Ground Pattern Performance of the Western Pilot Services Dromader, 0057-2834-MTDC

Flow rate, drop height, and air speed all have an effect on the drop pattern. Since this type of airtanker is normally used over a narrow range of heights and speeds and because each gating system produces a single flow rate, information about an average drop is presented (Figure 2 and Figure 3).

Image showing the drop pattern of the Dromader with Transland Gate at an airspeed of 92 knots and a drop height of 40 feet.

Figure 2—Drop pattern characteristics for the Western Pilot Services
Dromader with Transland Gate at an air speed of 92 knots (106 mph)
and a drop height of 40 feet. The contour lines are at coverage levels of
0.5, 1, 2, 3, 4, 6, 8, and 10 gallons per 100 square feet.

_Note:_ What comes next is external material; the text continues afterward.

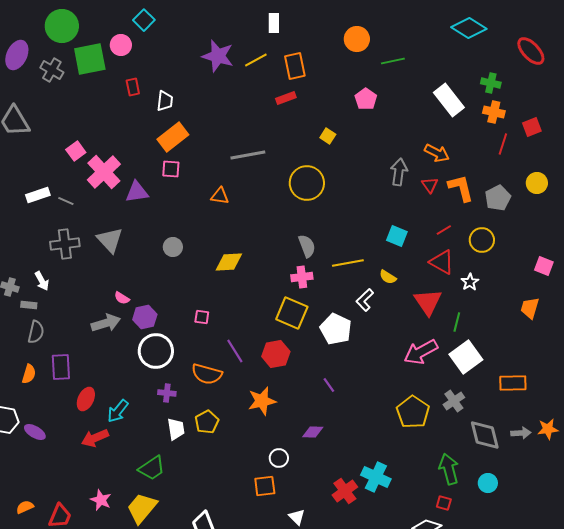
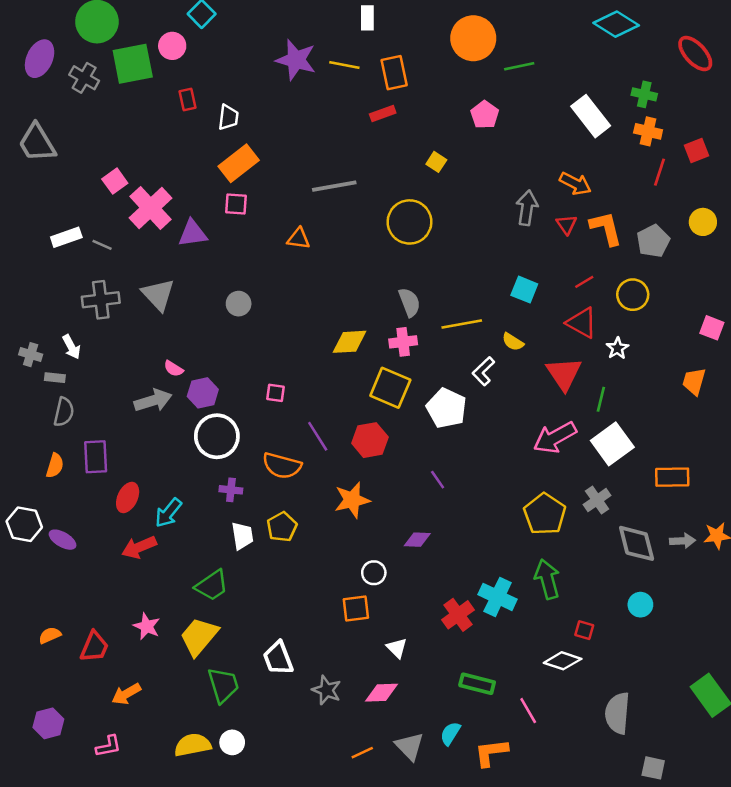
orange circle: (357, 39) -> (473, 38), size x1.4
yellow line: (256, 60) -> (344, 65), turned 40
yellow diamond: (229, 262) -> (350, 342), moved
green arrow: (449, 469) -> (547, 579), moved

Image of the drop pattern for the Dromader with Melex Gate at an airspeed of 91 knots and a drop height of 80 feet.

Figure 3–Drop pattern characteristics for the Western Pilot Services
Dromader with Melex Gate with an air speed of 91 knots (105 mph)
and a drop height of 80 feet. The contour lines are at coverage levels of
0.5, 1, 2, 3, 4, 6, 8, and 10 gallons per 100 square feet.

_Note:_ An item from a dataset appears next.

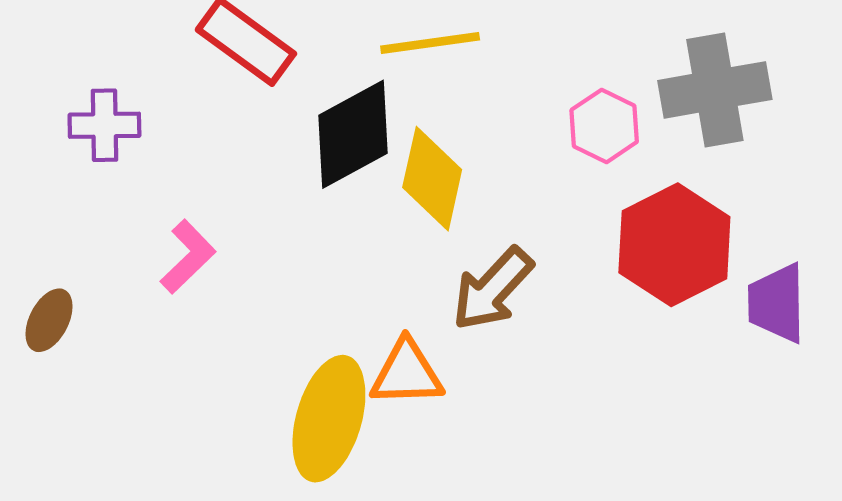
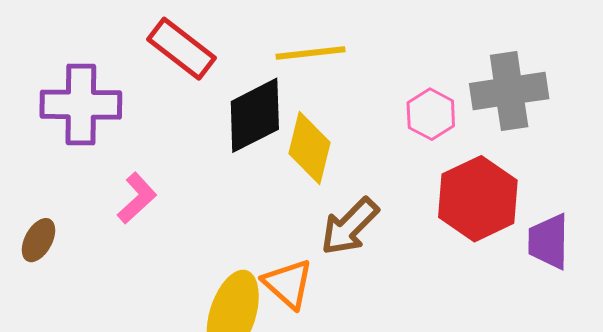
purple cross: (104, 125) -> (81, 105), size x1.6
orange triangle: (407, 373) -> (288, 284), turned 42

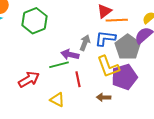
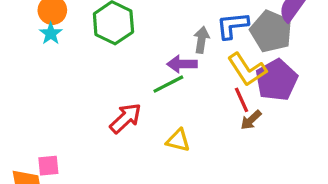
red line: (78, 79) -> (241, 100), moved
brown arrow: (104, 97) -> (251, 120), turned -32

The proper amount of gum-thickened retardant (expressed as coverage levels in gallons per 100 square feet) differs depending on the fuel model. Table 1 shows the coverage needed for specific fuel models using both the National Fire Danger Rating System (NFDRS) and Fire Behavior Fuel Model descriptions.

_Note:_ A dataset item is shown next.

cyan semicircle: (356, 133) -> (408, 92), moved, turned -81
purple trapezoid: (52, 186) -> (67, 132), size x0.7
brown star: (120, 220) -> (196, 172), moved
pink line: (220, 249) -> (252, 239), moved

Fuel Model		Coverage Level (gal/100 sq. ft)	Description
National Fire Danger Rating System (NFDRS)	Fire Behavior	Coverage Level (gal/100 sq. ft)	Description
A,L,S	1	1	Annual and perennial western grasses, tundra
C	2		Conifer with grass
H,R	8	2	Shortneedle closed conifer; summer hardwood
E,P,U	9		Longneedle conifer; fall hardwood
T	2		Sagebrush with grass
N	3		Sawgrass
F	5	3	Intermediate brush (green)
K	11		Light slash
G	10	4	Shortneedle conifer (heavy dead litter)
O	4		Southern rough
F,Q	6	6	Intermediate brush (cured), Alaska black spruce
B,O	4		California mixed chaparral, high pocosin
J	12	Greater than 6	Medium slash
I	13		Heavy slash

The results of drop tests allow managers to estimate the length of line a specific airtanker produces at various coverage levels. Table 2 can be used to determine the maximum line length at each coverage level produced by water using the Transland gate. Table 3 can be used to determine the maximum line length at each coverage level produced by foam using the Transland gate. Table 4 can be used to determine the maximum line length at each coverage level produced by gum-thickened retardant using the Transland gate. Table 5 can be used to determine the maximum line length at each coverage level produced by water using the Melex gate. Table 6 can be used to determine the maximum line length at each coverage level produced by foam using the Melex gate. Table 7 can be used to determine the maximum line length at each coverage level produced by gum-thickened retardant using the Melex gate.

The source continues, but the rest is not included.